The ‘bossily judgmental’ nature of maternity care was forcibly brought home to me recently when a midwife told me that she was now obliged to fill in an A3 form on mother/infant sleeping behaviour. She first had to ask each mother she visited where her baby had slept the night before. And then – she had to ask to SEE where the baby had slept (there was a box to tick to say that she had done this). Ok – think back to when you had a new baby. What sort of state was your bedroom in? Would you have been happy to have it scrutinised by someone with a clipboard? I was amazed that most of the women the midwife visited complied with her request, and was interested in what happened to the mothers who instead told her where to get off – were these mothers placed on an ‘at risk’ register? extra visits scheduled for further surveillance???? If the bedroom was untidy (dirty coffee cups on the bedside table; clothes strewn across the floor…) was the mother given advice on maintaining a clean and hygienic home?

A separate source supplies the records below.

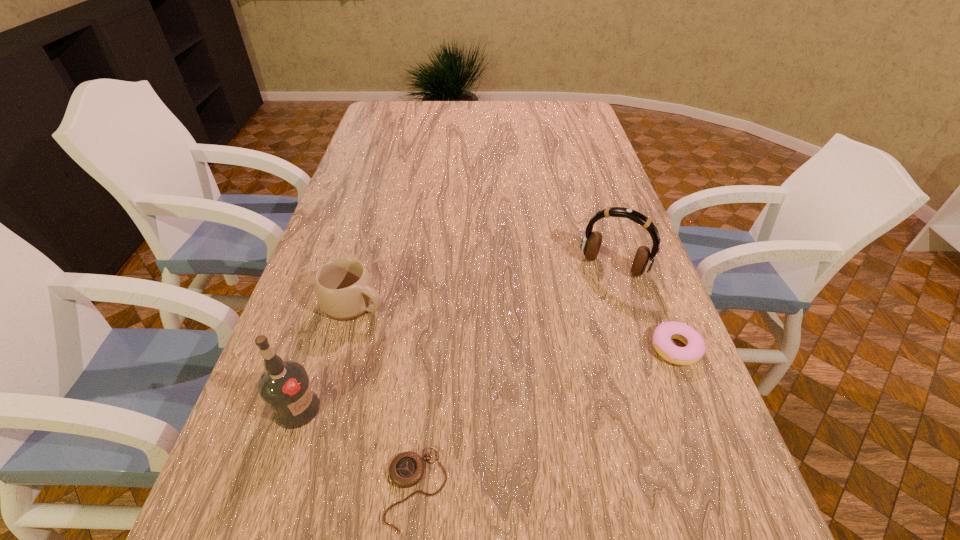 Identify the location of the shortest object. This screenshot has height=540, width=960. (406, 469).

Locate an element on the screen. pocket watch is located at coordinates (406, 469).

Find the location of a particular element. doughnut is located at coordinates (694, 349).

Where is `the third nearest object`? the third nearest object is located at coordinates (694, 349).

This screenshot has width=960, height=540. Find the location of `the third tallest object`. the third tallest object is located at coordinates (344, 289).

The image size is (960, 540). What are the coordinates of `the second farthest object` in the screenshot? It's located at (344, 289).

The image size is (960, 540). In order to click on the tallest object in this screenshot , I will do `click(285, 387)`.

This screenshot has height=540, width=960. In order to click on the second nearest object in this screenshot , I will do `click(285, 387)`.

You are a GUI agent. You are given a task and a screenshot of the screen. Output one action in this format:
    pyautogui.click(x=<x>, y=<y>)
    Task: Click on the second tallest object
    
    Given the screenshot: What is the action you would take?
    pyautogui.click(x=590, y=245)

Find the location of a particular element. headset is located at coordinates (590, 245).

Motherhood has probably always been a guilt trip, but that’s because women have always and will always set themselves impossibly high standards in relation to their mothering. I met a young woman recently who was on the verge of being made homeless; she was a heavy smoker; she drank too much; she didn’t look after herself – but she looked after her daughter with a 1000% commitment. She asked me tearfully if I thought she was a good mother. I thought she was amazing.
So no matter what our involvement with mothers and fathers in the very early years is, I’m sure it’s not about surveillance and advice giving. Whatever the mother with the loving little boy at my group was doing, and whatever the desperate one with the glowingly healthy two year old daughter was doing, they had both got the mothering completely right.
I am not therefore in favour of A3 tick-box forms to make women feel guilty about where their baby slept last night.